Davis observed that low-income customers could be among those from whom additional costs are recovered. I'd be more comfortable if we could recognize that, he said. Canon asked if it is presumed the legislature has said low-income services are a utility responsibility? The strawman says low-income assistance is a general government purpose, Eisdorfer responded.
What you're seeing is that some of us are profoundly skeptical this generates benefits that could not have been gotten with wholesale competition alone, Golden said. If this is about shifting costs, there needs to be genuine safeguards; if this is about shifting costs, we don't want it, he added.
Shimshak said conservation, renewables, and low-income services are at risk in the market environment, and new mechanisms are needed to fund them. She proposed a meters charge of 4 percent levied on all customers, which would collect $284 million annually. Of that, $100 million would be administered by a regional entity. Shimshak offered the following allocation of funds: $30 million for conservation market transformation; $64 million for renewables market transformation; $5 million for demonstration of distributed application renewables; and $1 million for renewables research. The proposal includes a regional non-profit corporation to establish standards and accountability procedures, and to track progress toward regional and local goals.
Golden elaborated on conservation aspects of the proposal, explaining that the original strawman's $30 million for low-income weatherization would be administered locally under this proposal. The proposed $154 million for local conservation efforts was derived from the Council's estimate of cost-effective conservation available in the region. Some would be captured by consumer action and market transformation, he explained, but 64 aMW would need to be acquired annually at the local level. The cost would be $2.4 million per MW, a figure that he acknowledged "is controversial." The proposal "embraces local control," Golden said.
Eisdorfer said calling low-income assistance a general government responsibility, as the strawman does, is "exporting the issue from this table." That means it won't happen, he stated. Retail wheeling will benefit large commercial and industrial customers, and low-income residential customers will be harmed. Studies show that a small percent of the residential class has the right profile to do okay with retail wheeling, Eisdorfer acknowledged. The proposal offers several possible mechanisms to fund low-income assistance. He urged the committee to keep low-income services connected to retail wheeling legislation to keep it on the table.

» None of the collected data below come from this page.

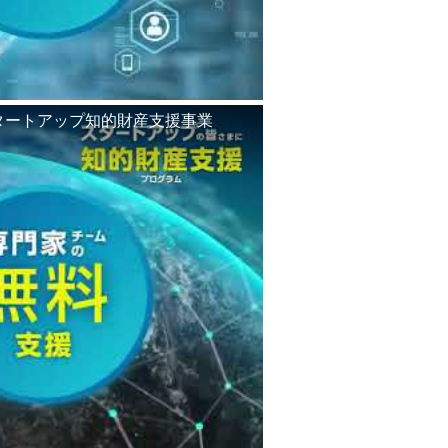
タートアップ知的財産支援事業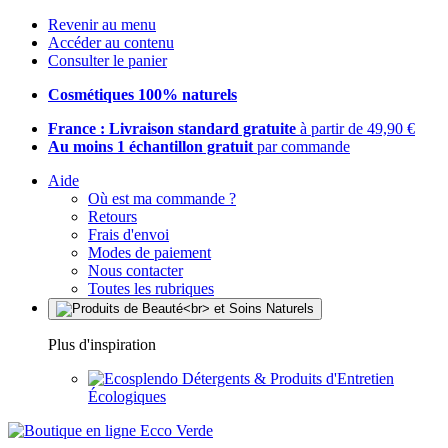
Revenir au menu
Accéder au contenu
Consulter le panier
Cosmétiques 100% naturels
France : Livraison standard gratuite
à partir de 49,90 €
Au moins 1 échantillon gratuit
par commande
Aide
Où est ma commande ?
Retours
Frais d'envoi
Modes de paiement
Nous contacter
Toutes les rubriques
Plus d'inspiration
Détergents & Produits d'Entretien
Écologiques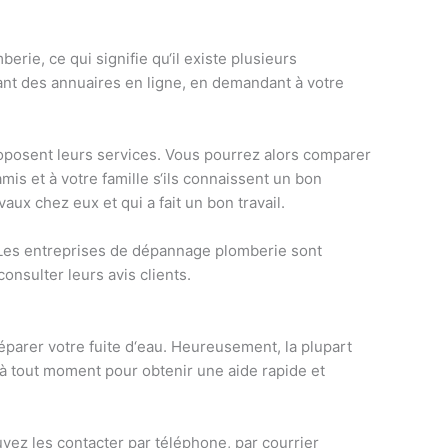
m
ber
ie
,
ce
qui
sign
if
ie
qu
‘
il
exist
e
plus
ie
urs
ant
des
ann
u
aires
en
l
igne
,
en
demand
ant
à
vot
re
opos
ent
le
urs
services
.
V
ous
pour
rez
al
ors
compare
r
am
is
et
à
vot
re
fam
ille
s
‘
ils
con
na
iss
ent
un
bon
v
aux
che
z
e
ux
et
qui
a
f
ait
un
bon
tra
v
ail
.
Les
ent
re
prises
de
dé
p
ann
age
pl
om
ber
ie
s
ont
cons
ul
ter
le
urs
av
is
clients
.
é
p
arer
vot
re
fu
ite
d
‘
e
au
.
He
ure
use
ment
,
la
pl
up
art
à
t
out
moment
pour
ob
ten
ir
une
aide
rap
ide
et
u
vez
les
contact
er
par
t
é
lé
phone
,
par
cour
rier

Etchart raised the issue of renewables contracts that might be broken, and Collins asked Curtis of BPA to clarify the issue in a memo. Saven asked for a concise definition of renewables and renewables market transformation. Shimshak said the definition was non-hydro resources, and transformation referred to such things as market access for green power.
Nelson asked if any thought was given to taxes people already pay and how they are used for assistance programs. Gannon noted that the IOUs pay $1.1 billion annually in federal, state, and local taxes. And those are paid indirectly by customers, Alexanderson added. Zarker observed that legislatures could redirect the use of existing tax revenues. Saven recommended the committee discuss what to do if the tax mechanisms were not forthcoming.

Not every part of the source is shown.